What this task involves — Search the entries below for the word "Shark" and copy each line that has it.

+++ Provided information +++

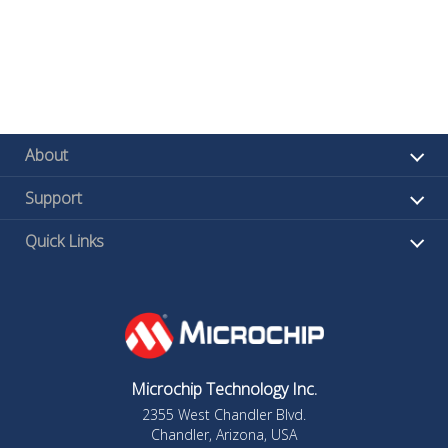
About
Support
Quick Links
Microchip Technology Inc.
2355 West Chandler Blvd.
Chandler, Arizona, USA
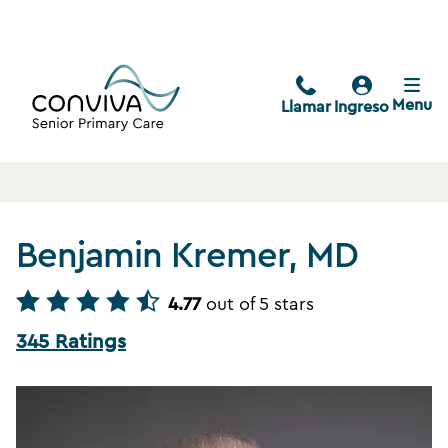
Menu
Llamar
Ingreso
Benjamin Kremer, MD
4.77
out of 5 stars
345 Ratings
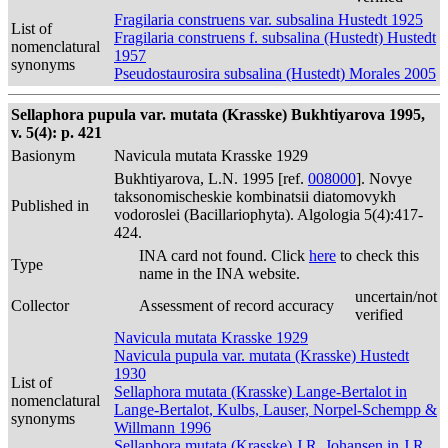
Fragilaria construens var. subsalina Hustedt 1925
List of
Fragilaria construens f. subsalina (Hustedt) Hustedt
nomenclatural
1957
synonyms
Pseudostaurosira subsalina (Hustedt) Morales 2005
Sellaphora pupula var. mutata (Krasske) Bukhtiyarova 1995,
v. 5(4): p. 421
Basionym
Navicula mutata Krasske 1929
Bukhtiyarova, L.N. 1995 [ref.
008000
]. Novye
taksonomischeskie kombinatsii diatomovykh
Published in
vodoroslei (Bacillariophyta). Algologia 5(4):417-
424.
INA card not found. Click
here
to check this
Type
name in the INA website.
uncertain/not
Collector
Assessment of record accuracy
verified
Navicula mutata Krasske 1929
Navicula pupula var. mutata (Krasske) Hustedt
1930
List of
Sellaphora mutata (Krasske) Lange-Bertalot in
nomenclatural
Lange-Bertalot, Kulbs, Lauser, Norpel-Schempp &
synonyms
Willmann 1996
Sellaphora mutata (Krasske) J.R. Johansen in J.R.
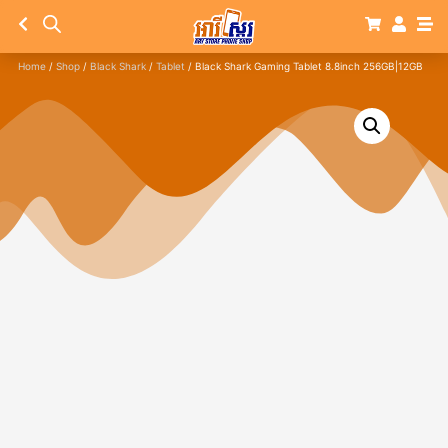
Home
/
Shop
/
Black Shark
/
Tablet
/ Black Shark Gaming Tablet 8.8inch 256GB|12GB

+++
+++ Provided information +++

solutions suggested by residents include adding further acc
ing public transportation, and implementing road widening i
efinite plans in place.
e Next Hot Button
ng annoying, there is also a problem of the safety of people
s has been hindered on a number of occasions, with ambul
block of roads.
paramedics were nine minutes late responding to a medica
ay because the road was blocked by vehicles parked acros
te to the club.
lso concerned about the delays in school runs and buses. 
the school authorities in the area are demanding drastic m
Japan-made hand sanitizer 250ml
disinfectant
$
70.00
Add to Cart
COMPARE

+++

Task result —
Black Shark
/ Black Shark Gaming Tablet 8.8inch 256GB|12GB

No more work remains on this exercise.